Ceph

    PLEASE NOTE: This document applies to v0.8 version and not to the latest stable release v1.9

    0.8 Patch Upgrades

    The changes in patch releases are scoped to the minimal changes necessary and are expected to be straight forward to upgrade. This guide will walk you through the manual steps to upgrade the software in a Rook cluster from an 0.8 version to another patched version of 0.8. For example, upgrade from v0.8.0 to v0.8.1.

    After each component is upgraded, it is important to verify that the cluster returns to a healthy and fully functional state.

    Considerations

    With this manual upgrade guide, there are a few notes to consider:

    • WARNING: Upgrading a Rook cluster is a manual process in its very early stages. There may be unexpected issues or obstacles that damage the integrity and health of your storage cluster, including data loss.
    • This guide assumes that your Rook operator and its agents are running in the rook-ceph-system namespace. It also assumes that your Rook cluster is in the rook-ceph namespace. If any of these components is in a different namespace, search/replace all instances of -n rook-ceph-system and -n rook-ceph in this guide with -n <your namespace>.

    Prerequisites

    In order to successfully upgrade a Rook cluster, the following prerequisites must be met:

    • The cluster should be in a healthy state with full functionality. Review the health verification section in the main upgrade guide in order to verify your cluster is in a good starting state.
    • All pods consuming Rook storage should be created, running, and in a steady state. No Rook persistent volumes should be in the act of being created or deleted.

    Upgrade Process

    The general flow of the upgrade process will be to upgrade the version of a Rook pod, verify the pod is running with the new version, then verify that the overall cluster health is still in a good state.

    In this guide, we will be upgrading a live Rook cluster running v0.8.0 to version v0.8.1.

    Operator

    The operator controls upgrading all the components and is generally the first component to be updated.
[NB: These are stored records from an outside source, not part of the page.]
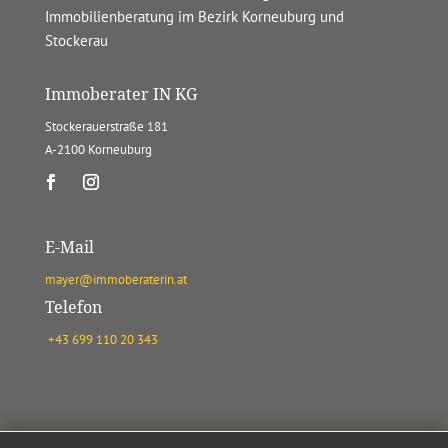
Immobilienberatung im Bezirk Korneuburg und
Stockerau
Immoberater IN KG
Stockerauerstraße 181
A-2100 Korneuburg
E-Mail
mayer@immoberaterin.at
Telefon
+43 699 110 20 343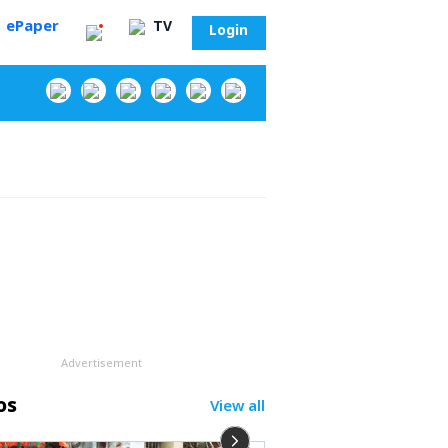
ePaper
TV
Login
‌
Advertisement
os
View all
సా?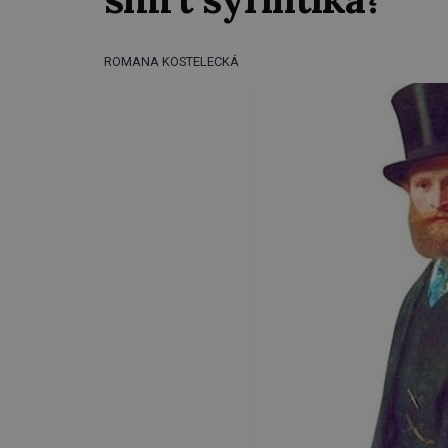
ROMANA KOSTELECKÁ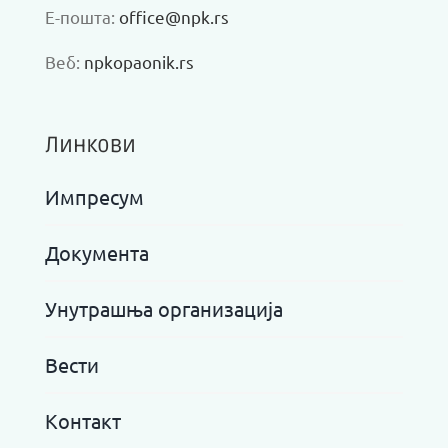
Е-пошта:
office@npk.rs
Веб:
npkopaonik.rs
Линкови
Импресум
Документа
Унутрашња организација
Вести
Контакт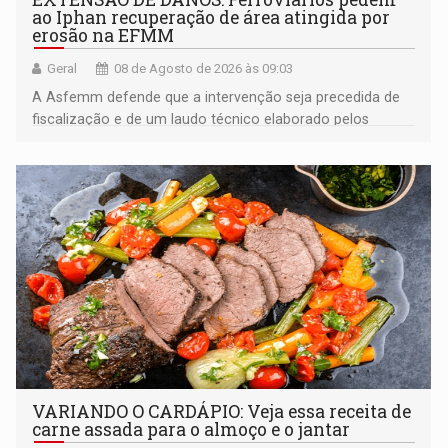
ao Iphan recuperação de área atingida por
erosão na EFMM
Geral
08 de Agosto de 2026 às 09:03
A Asfemm defende que a intervenção seja precedida de
fiscalização e de um laudo técnico elaborado pelos
órgãos competentes
VARIANDO O CARDÁPIO: Veja essa receita de
carne assada para o almoço e o jantar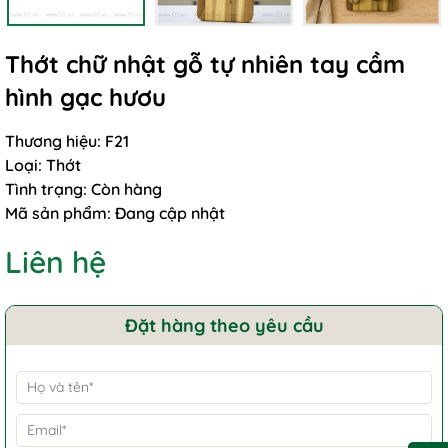
Thớt chữ nhật gỗ tự nhiên tay cầm
hình gạc hươu
Thương hiệu:
F21
Loại:
Thớt
Tình trạng:
Còn hàng
Mã sản phẩm:
Đang cập nhật
Liên hệ
Đặt hàng theo yêu cầu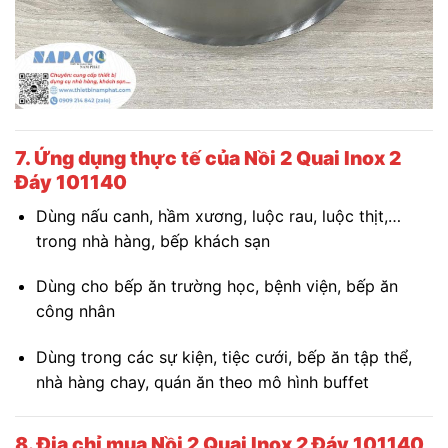
7. Ứng dụng thực tế của Nồi 2 Quai Inox 2
Đáy 101140
Dùng nấu canh, hầm xương, luộc rau, luộc thịt,…
trong nhà hàng, bếp khách sạn
Dùng cho bếp ăn trường học, bệnh viện, bếp ăn
công nhân
Dùng trong các sự kiện, tiệc cưới, bếp ăn tập thể,
nhà hàng chay, quán ăn theo mô hình buffet
8. Địa chỉ mua Nồi 2 Quai Inox 2 Đáy 101140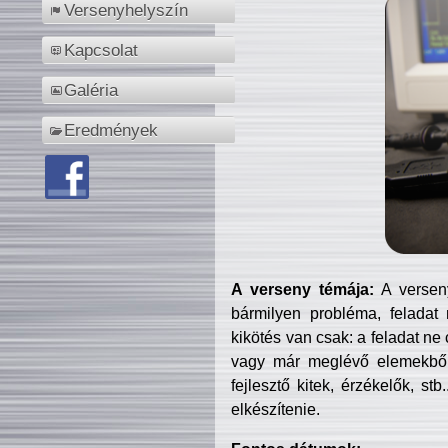
Versenyhelyszín
Kapcsolat
Galéria
Eredmények
A verseny témája:
A verseny
bármilyen probléma, feladat
kikötés van csak: a feladat ne
vagy már meglévő elemekből ö
fejlesztő kitek, érzékelők, st
elkészítenie.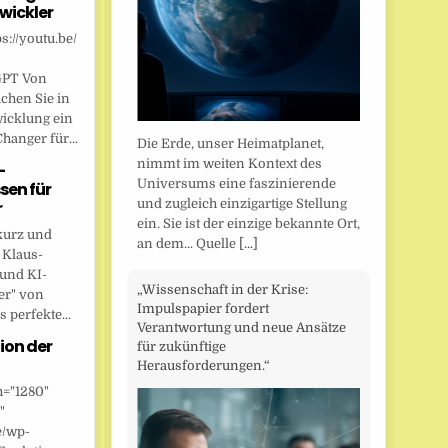
wickler
s://youtu.be/
GPT Von
chen Sie in
wicklung ein
anger für...
Die Erde, unser Heimatplanet,
nimmt im weiten Kontext des
-
Universums eine faszinierende
sen für
und zugleich einzigartige Stellung
r
ein. Sie ist der einzige bekannte Ort,
kurz und
an dem... Quelle
[...]
 Klaus-
 und KI-
„Wissenschaft in der Krise:
er" von
Impulspapier fordert
 perfekte...
Verantwortung und neue Ansätze
ion der
für zukünftige
Herausforderungen.“
h="1280"
"
e/wp-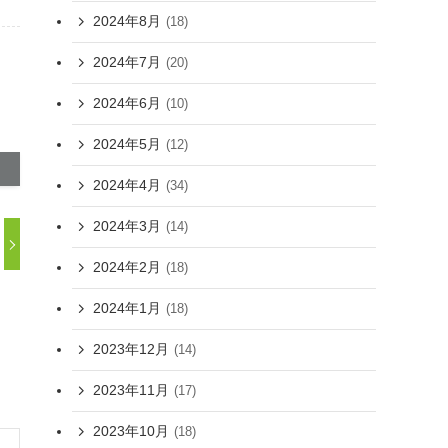
2024年8月
(18)
2024年7月
(20)
2024年6月
(10)
2024年5月
(12)
2024年4月
(34)
2024年3月
(14)
2024年2月
(18)
2024年1月
(18)
2023年12月
(14)
2023年11月
(17)
2023年10月
(18)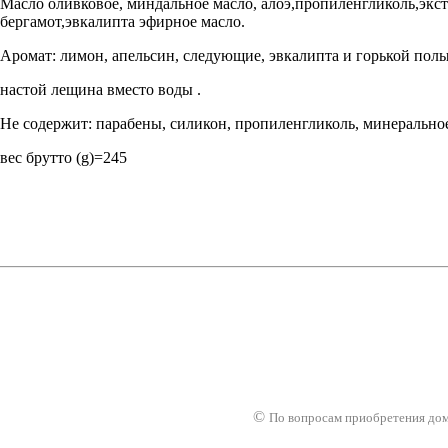
Масло оливковое, миндальное масло, алоэ,пропиленгликоль,экст
бергамот,эвкалипта эфирное масло.
Аромат: лимон, апельсин, следующие, эвкалипта и горькой пол
настой лещина вместо воды .
Не содержит: парабены, силикон, пропиленгликоль, минеральное
вес брутто (g)=245
а
Оплата товара
Гарантии товара
Оптовикам
Конта
©
По вопросам приобретения до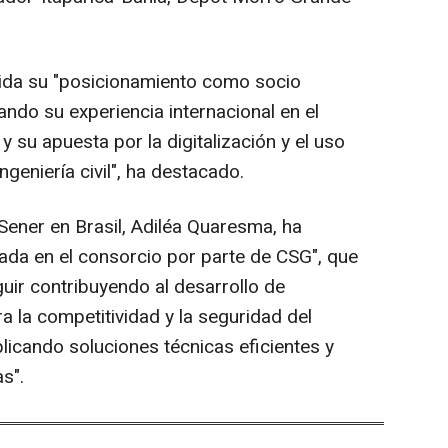
ida su "posicionamiento como socio
ando su experiencia internacional en el
 su apuesta por la digitalización y el uso
eniería civil", ha destacado.
Sener en Brasil, Adiléa Quaresma, ha
ada en el consorcio por parte de CSG", que
guir contribuyendo al desarrollo de
ra la competitividad y la seguridad del
licando soluciones técnicas eficientes y
s".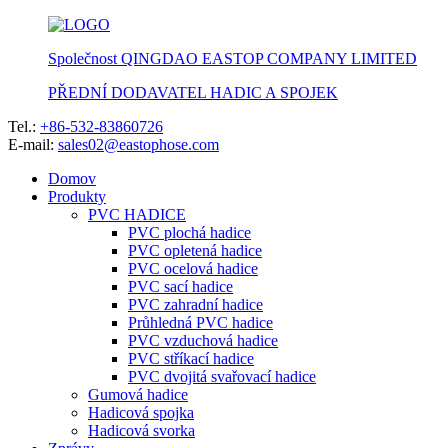
Společnost QINGDAO EASTOP COMPANY LIMITED
PŘEDNÍ DODAVATEL HADIC A SPOJEK
Tel.:
+86-532-83860726
E-mail:
sales02@eastophose.com
Domov
Produkty
PVC HADICE
PVC plochá hadice
PVC opletená hadice
PVC ocelová hadice
PVC sací hadice
PVC zahradní hadice
Průhledná PVC hadice
PVC vzduchová hadice
PVC stříkací hadice
PVC dvojitá svařovací hadice
Gumová hadice
Hadicová spojka
Hadicová svorka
The operator can be updated by setting the deployment version.

    kubectl -n rook-ceph-system set image deploy/rook-ceph-operator rook-ceph-operator=rook/ceph:v0.8.1
    

    The operator pod will automatically be restarted by Kubernetes with the new version.

    Once you’ve verified the operator is Running and on the new version, verify the health of the cluster is still OK. Instructions for verifying cluster health can be found in the health verification section.

    System Daemons

    The pods in the rook-ceph-system namespace will all be updated automatically when the operator is updated. After the operator is updated, you will see the rook-ceph-agent and rook-discover pods restarted on the new version.

    Monitors

    There are multiple monitor pods to upgrade and they are each individually managed by their own replica set. For each monitor’s replica set, you will need to update the pod template spec’s image version field to rook/ceph:v0.8.1. For example, we can update the replica set for mon0 with:

    kubectl -n rook-ceph set image replicaset/rook-ceph-mon0 rook-ceph-mon=rook/ceph:v0.8.1
    

    Once the replica set has been updated, we need to manually terminate the old pod which will trigger the replica set to create a new pod using the new version.

    kubectl -n rook-ceph delete pod -l mon=rook-ceph-mon0
    

    At this point, it’s very important to ensure that all monitors are OK and in quorum. Refer to the status output section for instructions. If all of the monitors (and the cluster health overall) look good, then we can move on and repeat the same upgrade steps for the next monitor until all are completed.

    Object Storage Daemons (OSDs)

    The automatic upgrade of OSD pods has been implemented by the operator. Within a minute of starting the operator on the new version, you should see the osd pods automatically started on the new version. Going forward, if there is any change needed to the OSD deployment as determined by the operator, the OSD pods will automatically be updated and restarted. For example, the OSDs will be automatically updated when:

    • The version of the operator container changes
    • The resources or placement elements are changed in the cluster CRD

    One by one, as each of the OSDs are updated the operator will wait for the OSD pod to be running again before continuing with the next OSD. In some scenarios, the operator will need to be restarted in order to apply the changes to the OSD deployment specs.

    Ceph Manager

    To update the Ceph mgrs, edit the deployment image version:

    kubectl -n rook-ceph set image deploy/rook-ceph-mgr-a rook-ceph-mgr-a=rook/ceph:v0.8.1
    

    Object Storage (RGW)

    If you have object storage installed, edit the RGW deployment to use the new image version:

    kubectl -n rook-ceph set image deploy/rook-ceph-rgw-my-store rook-ceph-rgw-my-store=rook/ceph:v0.8.1
    

    Shared File System (MDS)

    If you have a shared file system installed, edit the MDS deployment to use the new image version:

    kubectl -n rook-ceph set image deploy/rook-ceph-mds-myfs rook-ceph-mds-myfs=rook/ceph:v0.8.1
    

    Completion

    At this point, your Rook cluster should be fully upgraded to running version rook/ceph:v0.8.1 and the cluster should be healthy according to the steps in the health verification section.